Un film à l'esthétique remarquable, qui a l'intelligence d'utiliser l'arrière-plan et le hors-champ pour suggérer l'horreur des camps de concentration, plutôt que de sombrer dans un étalage barbare. Qu'on ne s'y trompe pas, c'est difficile et dérangeant à voir. L'horreur psychologique et la tension font autant, sinon plus, que le ferait une confrontation directe avec les images.
Mais c'est à double tranchant. Déjà, représenter la vie normale d'une famille bourgeoise juste à côté des camps a son intérêt, mais que dire au bout d'une heure ? D'une heure trente ? La situation n'évolue pas, et si l'idée de départ est audacieuse, les élans esthétiques peinent à justifier le manque de progression narrative.
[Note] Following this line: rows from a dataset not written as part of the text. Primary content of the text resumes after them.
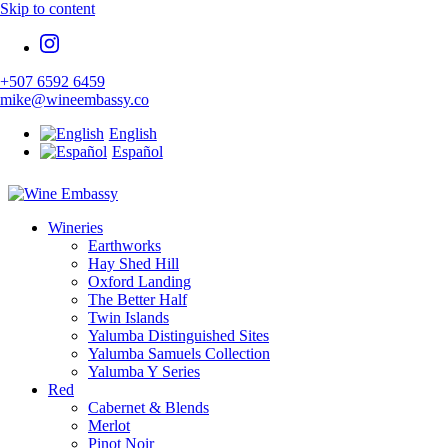
Skip to content
+507 6592 6459
mike@wineembassy.co
English
Español
Specialist Wine Importers
Wineries
Wine Embassy
Earthworks
Hay Shed Hill
Oxford Landing
The Better Half
Twin Islands
Yalumba Distinguished Sites
Yalumba Samuels Collection
Yalumba Y Series
Red
Cabernet & Blends
Merlot
Pinot Noir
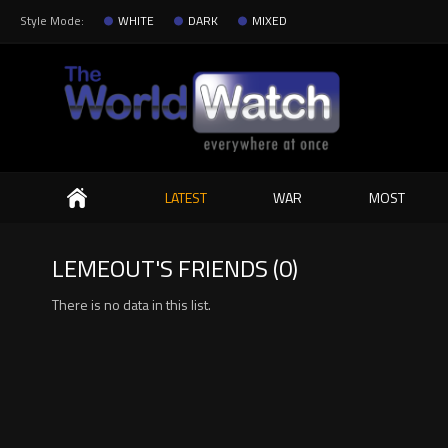
Style Mode:
WHITE
DARK
MIXED
Search
LATEST
WAR
MOST
LEMEOUT'S FRIENDS (0)
There is no data in this list.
Le pire, dans tout ça, c'est l'attitude du réalisateur. Je cite: "Le plus important était de ne rien esthétiser. Il ne faut pas faire ça. Même durant l’étalonnage, nous avons fait en sorte que tout reste plat. Nous avons essayé de ne pas manipuler l’image."
C'est de l'ironie ? Si ce film a rien d'esthétique, je veux bien manger la pellicule avec du ketchup. Citons la constante symétrie, les travellings, le négatif, le style brutaliste et géométrique, et autres vues du dessus. Je pourrais aussi mentionner la signature sonore associée aux plans en négatifs. Je connais peu de films avec un parti pris esthétique aussi prononcé, ce qui le place donc dans la position délicate de l'esthétisation de la violence, euphémisme pour les pires heures de l'histoire, et malgré tout il prétend ne pas manipuler l'image ? Les bras m'en tombent.
Heureusement, le travail documentaire de 3 ans au préalable permet de rattraper un minimum cette communication douteuse. Somme toute, un point de vue original sur Auschwitz, qui rappelle le fils de Saul dans son esthétique (non, ce n'est pas tout plat), ou bien les Gardiennes pour l'aspect oublié, quotidien de la guerre.